Page images and extracted text
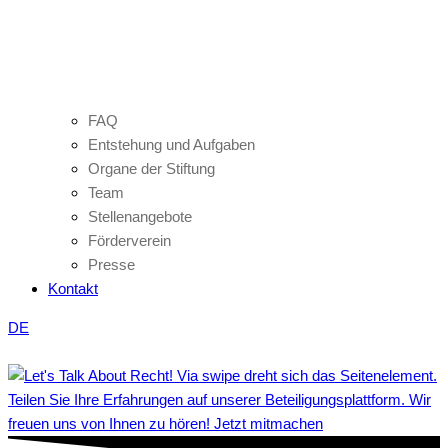
FAQ
Entstehung und Aufgaben
Organe der Stiftung
Team
Stellenangebote
Förderverein
Presse
Kontakt
DE
Teilen Sie Ihre Erfahrungen auf unserer Beteiligungsplattform. Wir
freuen uns von Ihnen zu hören! Jetzt mitmachen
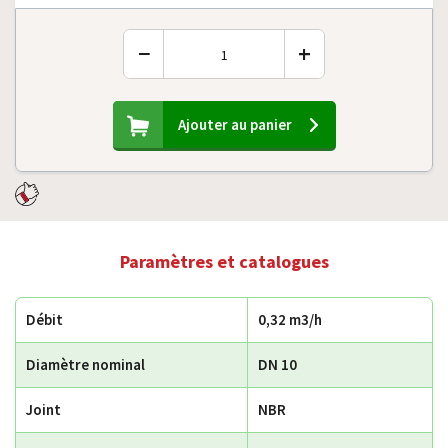
−
+
Ajouter au panier
Paramètres et catalogues
Débit
0,32 m3/h
Diamètre nominal
DN 10
Joint
NBR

**Work instruction:**
Your reply should be the full data above, copied exactly, with no pictures in it.

**Solution to this exercise:**
FAQ
Entstehung und Aufgaben
Organe der Stiftung
Team
Stellenangebote
Förderverein
Presse
Kontakt
DE
Teilen Sie Ihre Erfahrungen auf unserer Beteiligungsplattform. Wir
freuen uns von Ihnen zu hören! Jetzt mitmachen
−
+
Ajouter au panier
Paramètres et catalogues
Débit
0,32 m3/h
Diamètre nominal
DN 10
Joint
NBR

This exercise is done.